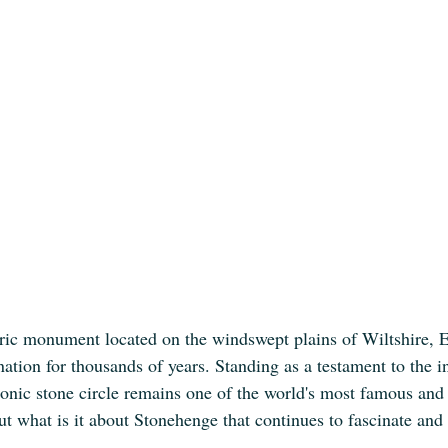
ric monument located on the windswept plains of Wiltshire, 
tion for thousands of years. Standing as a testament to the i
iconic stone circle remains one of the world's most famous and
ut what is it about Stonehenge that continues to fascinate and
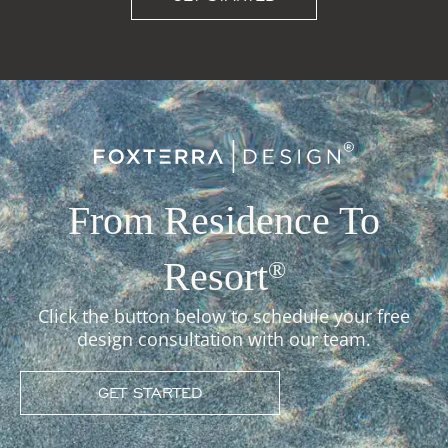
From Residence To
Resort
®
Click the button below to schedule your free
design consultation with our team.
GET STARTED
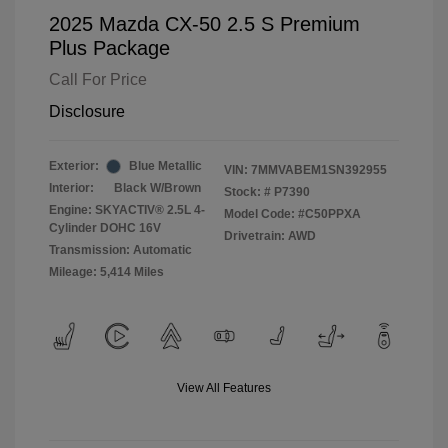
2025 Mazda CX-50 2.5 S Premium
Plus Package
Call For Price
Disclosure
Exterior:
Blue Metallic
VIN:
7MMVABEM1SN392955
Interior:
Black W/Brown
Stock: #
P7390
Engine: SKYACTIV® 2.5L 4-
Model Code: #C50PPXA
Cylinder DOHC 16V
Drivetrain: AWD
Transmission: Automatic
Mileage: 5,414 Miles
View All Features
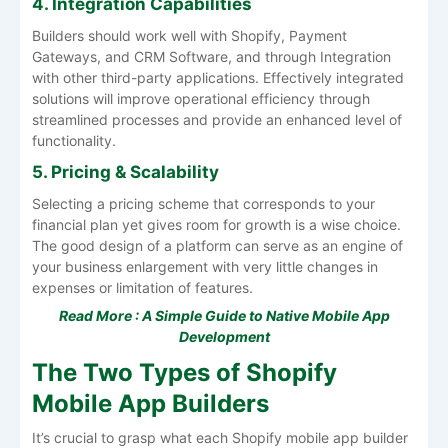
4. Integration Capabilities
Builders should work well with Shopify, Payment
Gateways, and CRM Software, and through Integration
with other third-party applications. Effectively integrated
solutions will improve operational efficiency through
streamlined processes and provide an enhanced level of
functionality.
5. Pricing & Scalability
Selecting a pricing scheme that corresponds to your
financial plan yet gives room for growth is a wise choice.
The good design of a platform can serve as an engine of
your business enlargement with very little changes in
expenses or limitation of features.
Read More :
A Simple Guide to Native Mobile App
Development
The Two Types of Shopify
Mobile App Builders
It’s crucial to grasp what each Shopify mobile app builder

▶ **Assignment**
Reproduce exactly, and only, the lines from the one with "tion for thousands" to the final line of the listing above; the pictures are to be left out.

▶ **Output for this task**
tion for thousands of years. Standing as a testament to the i
iconic stone circle remains one of the world's most famous and
ut what is it about Stonehenge that continues to fascinate and
From Residence To
Resort
®
Click the button below to schedule your free
design consultation with our team.
GET STARTED
2025 Mazda CX-50 2.5 S Premium
Plus Package
Call For Price
Disclosure
Exterior:
Blue Metallic
VIN:
7MMVABEM1SN392955
Interior:
Black W/Brown
Stock: #
P7390
Engine: SKYACTIV® 2.5L 4-
Model Code: #C50PPXA
Cylinder DOHC 16V
Drivetrain: AWD
Transmission: Automatic
Mileage: 5,414 Miles
View All Features
4. Integration Capabilities
Builders should work well with Shopify, Payment
Gateways, and CRM Software, and through Integration
with other third-party applications. Effectively integrated
solutions will improve operational efficiency through
streamlined processes and provide an enhanced level of
functionality.
5. Pricing & Scalability
Selecting a pricing scheme that corresponds to your
financial plan yet gives room for growth is a wise choice.
The good design of a platform can serve as an engine of
your business enlargement with very little changes in
expenses or limitation of features.
Read More :
A Simple Guide to Native Mobile App
Development
The Two Types of Shopify
Mobile App Builders
It’s crucial to grasp what each Shopify mobile app builder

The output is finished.